Amendment by section 204(a) of Pub. L. 111–192 applicable to plan years beginning after Aug. 31, 2009, with certain exceptions, see section 204(c) of Pub. L. 111–192, set out as a note under section 430 of Title 26, Internal Revenue Code.

Effective Date of 2008 Amendment

Amendment by section 101(b)(1)(A), (F)(i) of Pub. L. 110–458 applicable to plan years beginning after Dec. 31, 2008, and applicable to a plan for the first plan year beginning after Dec. 31, 2007, under certain conditions, see section 101(b)(3) of Pub. L. 110–458, set out as a note under section 430 of Title 26, Internal Revenue Code.

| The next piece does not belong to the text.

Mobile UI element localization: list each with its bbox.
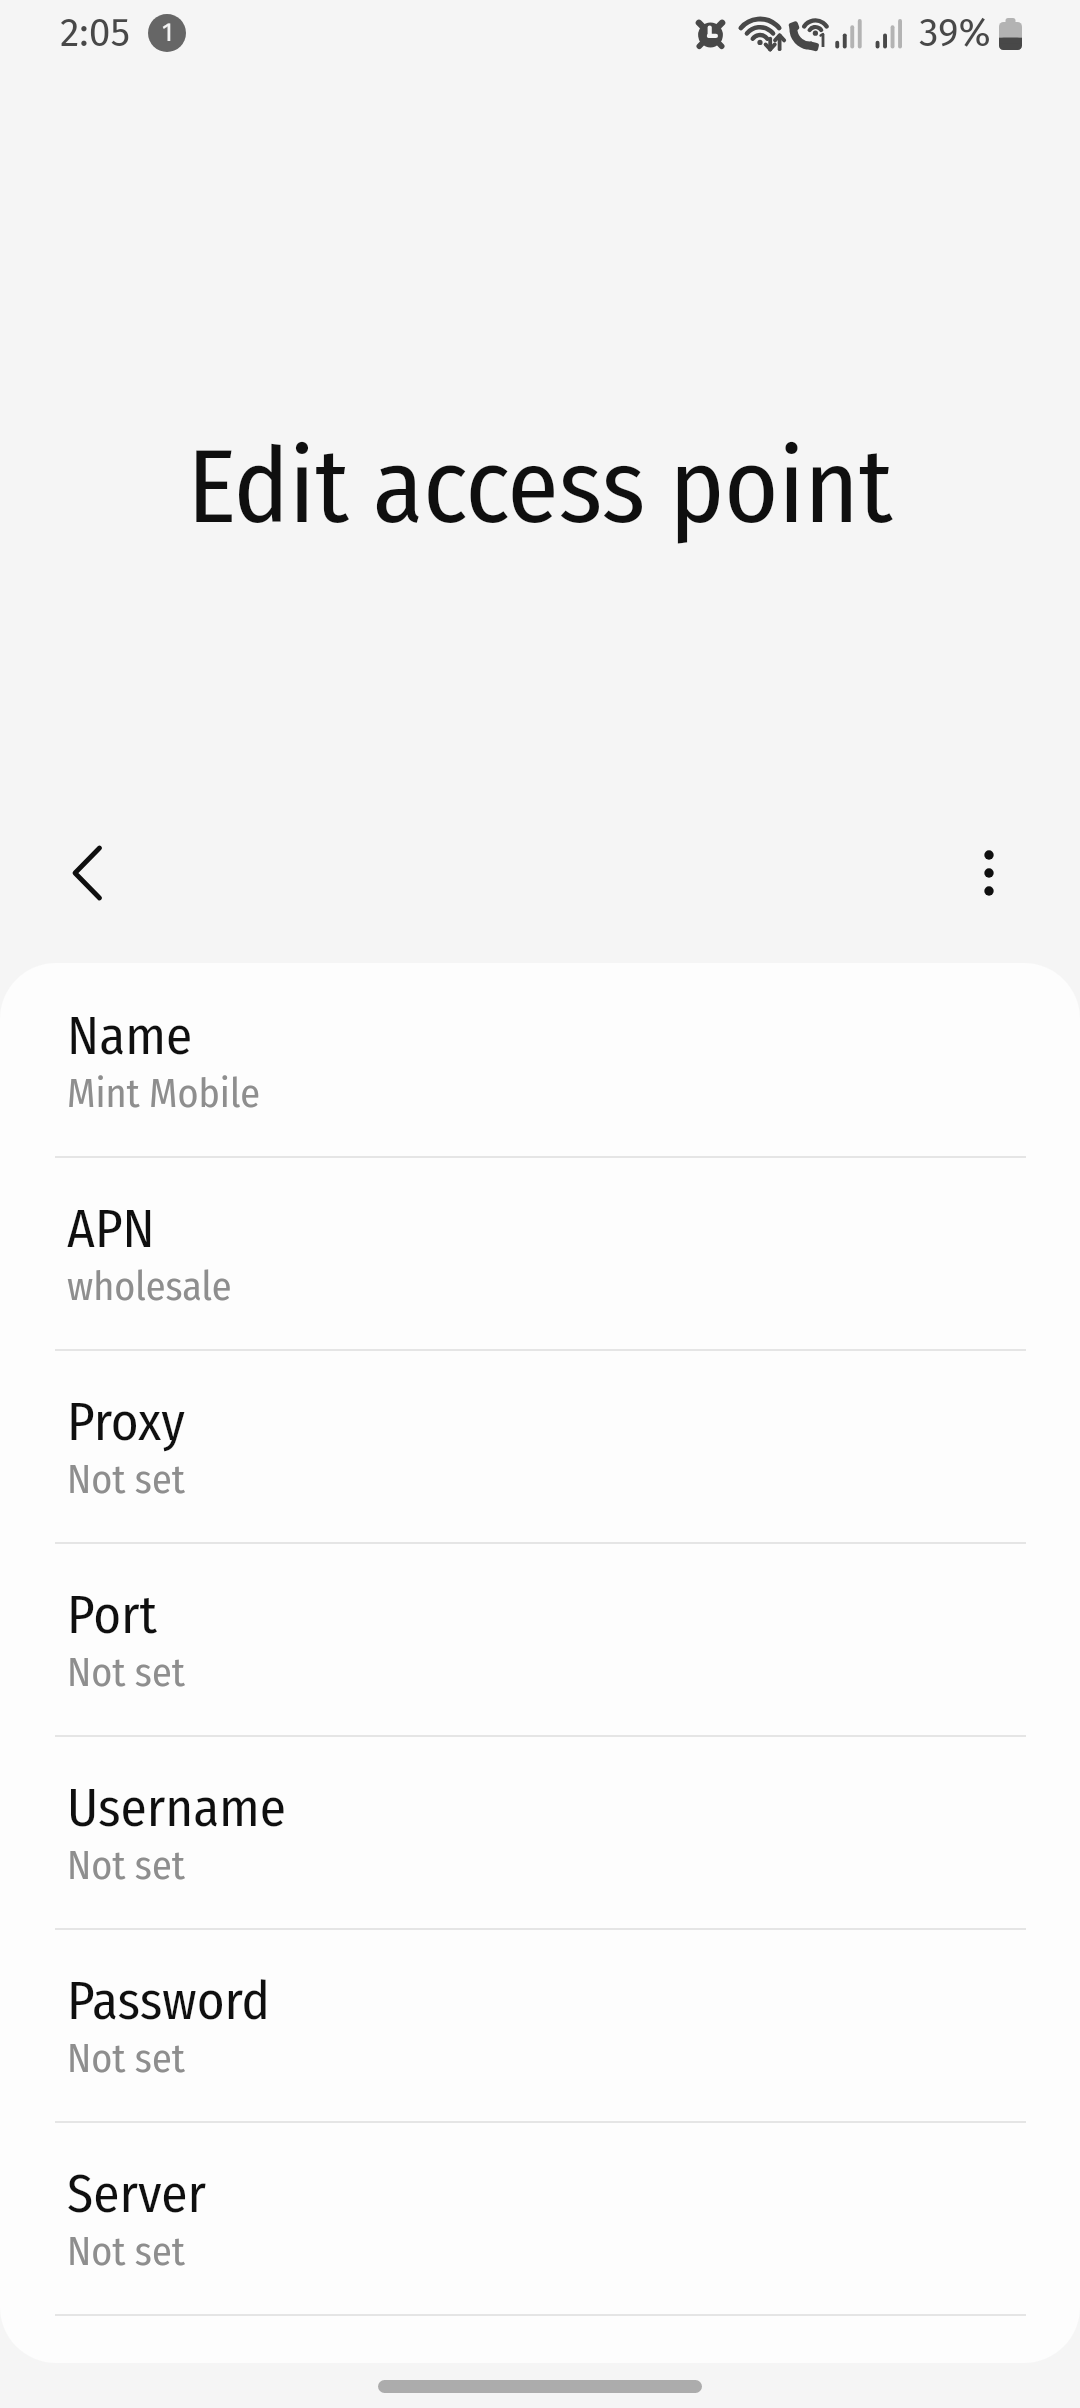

Amendment by section 101(b)(1)(B)–(E), (F)(ii)–(H) of Pub. L. 110–458 effective as if included in the provisions of Pub. L. 109–280 to which the amendment relates, except as otherwise provided, see section 112 of Pub. L. 110–458, set out as a note under section 72 of Title 26, Internal Revenue Code.

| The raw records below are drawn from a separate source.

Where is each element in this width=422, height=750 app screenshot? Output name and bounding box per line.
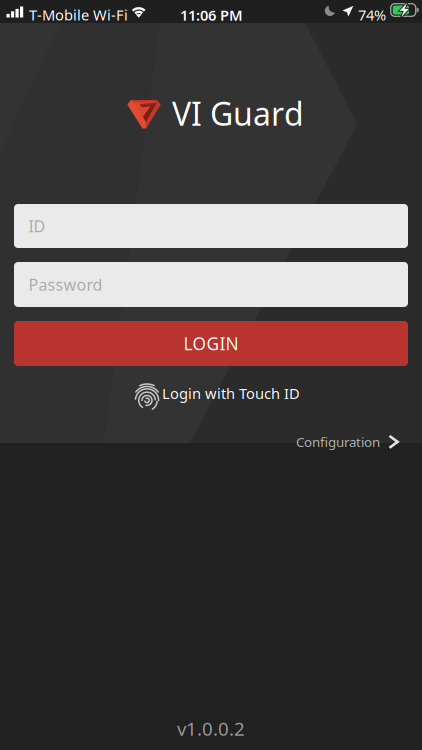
button[interactable]: Login with Touch ID [132, 381, 298, 411]
staticText: Configuration [296, 433, 380, 451]
staticText: LOGIN [184, 332, 238, 355]
button[interactable]: Configuration [296, 433, 400, 451]
staticText: 11:06 PM [180, 5, 243, 25]
staticText: VI Guard [172, 92, 304, 134]
button[interactable]: LOGIN [14, 321, 408, 366]
staticText: ID [28, 215, 46, 237]
staticText: v1.0.0.2 [177, 716, 245, 741]
staticText: 74% [358, 5, 386, 24]
staticText: T-Mobile Wi-Fi [29, 5, 128, 24]
staticText: Password [28, 274, 102, 295]
staticText: Login with Touch ID [162, 384, 300, 403]
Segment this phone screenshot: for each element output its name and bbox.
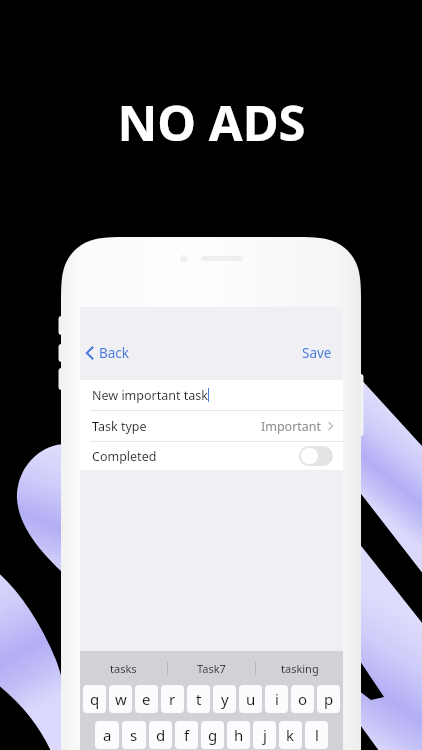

Amendment by section 121(a) of Pub. L. 110–458 effective as if included in the provisions of Pub. L. 109–280 to which the amendment relates, see section 121(c) of Pub. L. 110–458, set out as a note under section 430 of Title 26, Internal Revenue Code.

Amendment by section 202(a) of Pub. L. 110–458 applicable as if included in the enactment of this section, see section 202(c) of Pub. L. 110–458, set out as a note under section 430 of Title 26, Internal Revenue Code.

Effective Date

Pub. L. 109–280, title I, § 102(c), Aug. 17, 2006, 120 Stat. 809, provided that:

“The amendments made by this section [enacting this section] shall apply with respect to plan years beginning after 2007.”
Applicability of Amendments by Subtitles A and B of Title I of Pub. L. 109–280

For special rules on applicability of amendments by subtitles A (§§ 101–108) and B (§§ 111–116) of title I of Pub. L. 109–280 to certain eligible cooperative plans, PBGC settlement plans, and eligible government contractor plans, see sections 104, 105, and 106 of Pub. L. 109–280, set out as notes under section 401 of Title 26, Internal Revenue Code.

Modification of Transition Rule to Pension Funding Requirements

For modification of transition rule to pension funding requirements in the case of a plan that was not required to pay a variable rate premium for the plan year beginning in 1996, has not, in any plan year beginning after 1995, merged with another plan (other than a plan sponsored by an employer that was in 1996 within the controlled group of the plan sponsor), and is sponsored by a company that is engaged primarily in the interurban or interstate passenger bus service, see section 115(a)–(c) of Pub. L. 109–280, set out as a note under section 430 of Title 26, Internal Revenue Code.